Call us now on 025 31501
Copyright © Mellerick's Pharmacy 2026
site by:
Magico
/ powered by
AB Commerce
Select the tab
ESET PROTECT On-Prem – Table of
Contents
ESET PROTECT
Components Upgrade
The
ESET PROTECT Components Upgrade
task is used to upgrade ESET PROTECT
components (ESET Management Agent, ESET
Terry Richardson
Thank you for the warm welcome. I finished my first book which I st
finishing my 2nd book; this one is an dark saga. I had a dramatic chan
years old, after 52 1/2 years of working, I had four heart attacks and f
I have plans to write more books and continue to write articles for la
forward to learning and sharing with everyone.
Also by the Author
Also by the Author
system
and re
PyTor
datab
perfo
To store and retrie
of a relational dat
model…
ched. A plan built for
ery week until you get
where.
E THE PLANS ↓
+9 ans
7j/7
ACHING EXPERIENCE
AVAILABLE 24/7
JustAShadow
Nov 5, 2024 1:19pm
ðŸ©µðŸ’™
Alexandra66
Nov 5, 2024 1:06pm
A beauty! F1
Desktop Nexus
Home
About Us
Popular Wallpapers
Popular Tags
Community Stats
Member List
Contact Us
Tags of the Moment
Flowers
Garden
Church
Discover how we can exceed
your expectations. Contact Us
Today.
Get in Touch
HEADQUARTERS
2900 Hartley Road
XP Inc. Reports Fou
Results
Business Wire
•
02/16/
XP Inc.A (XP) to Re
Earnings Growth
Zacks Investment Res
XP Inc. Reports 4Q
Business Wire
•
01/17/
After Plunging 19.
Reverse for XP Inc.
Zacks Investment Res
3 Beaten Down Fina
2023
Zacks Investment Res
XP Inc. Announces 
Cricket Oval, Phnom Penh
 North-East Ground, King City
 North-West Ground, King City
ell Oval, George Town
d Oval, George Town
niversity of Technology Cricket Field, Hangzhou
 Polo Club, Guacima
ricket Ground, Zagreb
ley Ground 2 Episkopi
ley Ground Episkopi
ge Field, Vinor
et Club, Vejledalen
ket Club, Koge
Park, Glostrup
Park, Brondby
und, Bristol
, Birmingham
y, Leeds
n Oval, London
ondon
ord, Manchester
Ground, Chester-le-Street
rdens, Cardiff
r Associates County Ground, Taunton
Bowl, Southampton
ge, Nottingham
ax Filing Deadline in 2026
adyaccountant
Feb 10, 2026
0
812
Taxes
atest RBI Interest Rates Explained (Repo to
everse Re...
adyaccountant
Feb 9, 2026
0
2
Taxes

---

Copy out the full set of records precisely, leaving nothing out.

Call us now on 025 31501
Copyright © Mellerick's Pharmacy 2026
site by:
Magico
/ powered by
AB Commerce
Select the tab
ESET PROTECT On-Prem – Table of
Contents
ESET PROTECT
Components Upgrade
The
ESET PROTECT Components Upgrade
task is used to upgrade ESET PROTECT
components (ESET Management Agent, ESET
Terry Richardson
Thank you for the warm welcome. I finished my first book which I st
finishing my 2nd book; this one is an dark saga. I had a dramatic chan
years old, after 52 1/2 years of working, I had four heart attacks and f
I have plans to write more books and continue to write articles for la
forward to learning and sharing with everyone.
Also by the Author
Also by the Author
system
and re
PyTor
datab
perfo
To store and retrie
of a relational dat
model…
ched. A plan built for
ery week until you get
where.
E THE PLANS ↓
+9 ans
7j/7
ACHING EXPERIENCE
AVAILABLE 24/7
JustAShadow
Nov 5, 2024 1:19pm
ðŸ©µðŸ’™
Alexandra66
Nov 5, 2024 1:06pm
A beauty! F1
Desktop Nexus
Home
About Us
Popular Wallpapers
Popular Tags
Community Stats
Member List
Contact Us
Tags of the Moment
Flowers
Garden
Church
Discover how we can exceed
your expectations. Contact Us
Today.
Get in Touch
HEADQUARTERS
2900 Hartley Road
XP Inc. Reports Fou
Results
Business Wire
•
02/16/
XP Inc.A (XP) to Re
Earnings Growth
Zacks Investment Res
XP Inc. Reports 4Q
Business Wire
•
01/17/
After Plunging 19.
Reverse for XP Inc.
Zacks Investment Res
3 Beaten Down Fina
2023
Zacks Investment Res
XP Inc. Announces 
Cricket Oval, Phnom Penh
 North-East Ground, King City
 North-West Ground, King City
ell Oval, George Town
d Oval, George Town
niversity of Technology Cricket Field, Hangzhou
 Polo Club, Guacima
ricket Ground, Zagreb
ley Ground 2 Episkopi
ley Ground Episkopi
ge Field, Vinor
et Club, Vejledalen
ket Club, Koge
Park, Glostrup
Park, Brondby
und, Bristol
, Birmingham
y, Leeds
n Oval, London
ondon
ord, Manchester
Ground, Chester-le-Street
rdens, Cardiff
r Associates County Ground, Taunton
Bowl, Southampton
ge, Nottingham
ax Filing Deadline in 2026
adyaccountant
Feb 10, 2026
0
812
Taxes
atest RBI Interest Rates Explained (Repo to
everse Re...
adyaccountant
Feb 9, 2026
0
2
Taxes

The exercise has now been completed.